***** INPUT RECORDS
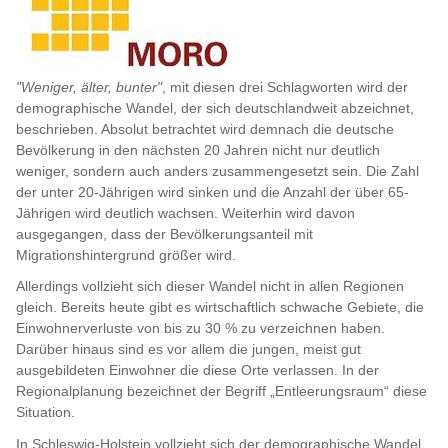
"Weniger, älter, bunter"
, mit diesen drei Schlagworten wird der
demographische Wandel, der sich deutschlandweit abzeichnet,
beschrieben. Absolut betrachtet wird demnach die deutsche
Bevölkerung in den nächsten 20 Jahren nicht nur deutlich
weniger, sondern auch anders zusammengesetzt sein. Die Zahl
der unter 20-Jährigen wird sinken und die Anzahl der über 65-
Jährigen wird deutlich wachsen. Weiterhin wird davon
ausgegangen, dass der Bevölkerungsanteil mit
Migrationshintergrund größer wird.
Allerdings vollzieht sich dieser Wandel nicht in allen Regionen
gleich. Bereits heute gibt es wirtschaftlich schwache Gebiete, die
Einwohnerverluste von bis zu 30 % zu verzeichnen haben.
Darüber hinaus sind es vor allem die jungen, meist gut
ausgebildeten Einwohner die diese Orte verlassen. In der
Regionalplanung bezeichnet der Begriff „Entleerungsraum“ diese
Situation.
In Schleswig-Holstein vollzieht sich der demographische Wandel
**********
**WORK ITEM**:
Could you retype every record above exactly, leaving the pictures out?

**ANSWER TO THE PROBLEM**:
"Weniger, älter, bunter"
, mit diesen drei Schlagworten wird der
demographische Wandel, der sich deutschlandweit abzeichnet,
beschrieben. Absolut betrachtet wird demnach die deutsche
Bevölkerung in den nächsten 20 Jahren nicht nur deutlich
weniger, sondern auch anders zusammengesetzt sein. Die Zahl
der unter 20-Jährigen wird sinken und die Anzahl der über 65-
Jährigen wird deutlich wachsen. Weiterhin wird davon
ausgegangen, dass der Bevölkerungsanteil mit
Migrationshintergrund größer wird.
Allerdings vollzieht sich dieser Wandel nicht in allen Regionen
gleich. Bereits heute gibt es wirtschaftlich schwache Gebiete, die
Einwohnerverluste von bis zu 30 % zu verzeichnen haben.
Darüber hinaus sind es vor allem die jungen, meist gut
ausgebildeten Einwohner die diese Orte verlassen. In der
Regionalplanung bezeichnet der Begriff „Entleerungsraum“ diese
Situation.
In Schleswig-Holstein vollzieht sich der demographische Wandel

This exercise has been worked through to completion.